10. Whether it’s worth doing everything we’re supposed to do to help stop climate change (like recycling, bringing reusable coffee cups everywhere, turning down the air conditioner, etc.). If everyone did these things, how long would it take to make a difference? Would it make (enough of) a difference?
11. What would happen if every country had open borders.
(Update 2/10/2019: Here’s a great article from The Economist, A world of free movement would be $78 trillion richer.)
12. Why roads get potholes. Why haven’t we developed a pothole-proof road material by now?
13. Why people thought Palm Pilots were so great. What did they do exactly? (Maybe because they were infinitely-erasable notepads/calendars… but was that all?)
14. How athletes ever get started in certain Olympic sports. How would you even attempt ski jumping, luge, and skeleton for the first time without dying?
15. Why Gore-tex fabric is so expensive.
16. Why new parents have to be sleep deprived. Why can’t you just leave the baby to cry for 6–8 hours? I’m pretty sure it will still be alive in the morning.

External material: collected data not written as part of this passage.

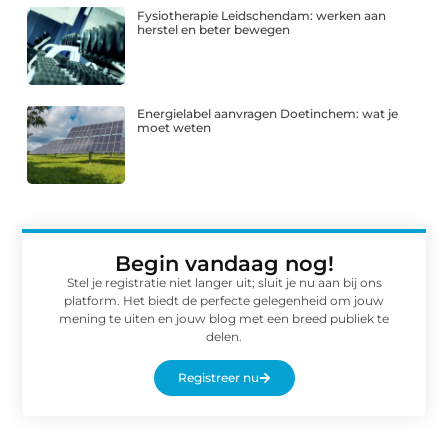
Fysiotherapie Leidschendam: werken aan
herstel en beter bewegen
Energielabel aanvragen Doetinchem: wat je
moet weten
Begin vandaag nog!
Stel je registratie niet langer uit; sluit je nu aan bij ons
platform. Het biedt de perfecte gelegenheid om jouw
mening te uiten en jouw blog met een breed publiek te
delen.
Registreer nu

17. Why people design watches without numbers on them. They’re unreadable. (My friend Eleana says the answer is “For people who can read them.” Thanks Eleana.)
18. How dangerous any given place is. All the lists I could find rank places by murder rate, which I don’t think would apply to me as a non-law-enforcement, non-criminal traveller.
19. Why I feel obliged to come up with 19 things just because Tim Urban did.
Why dogs’ noses don’t freeze when it’s cold out.
—My friend Karen
Why it’s only socially acceptable to run when you don’t need to be anywhere.
—My brother Henry
Why many foods can be pickled, but only cucumbers are special enough to be called “pickles.”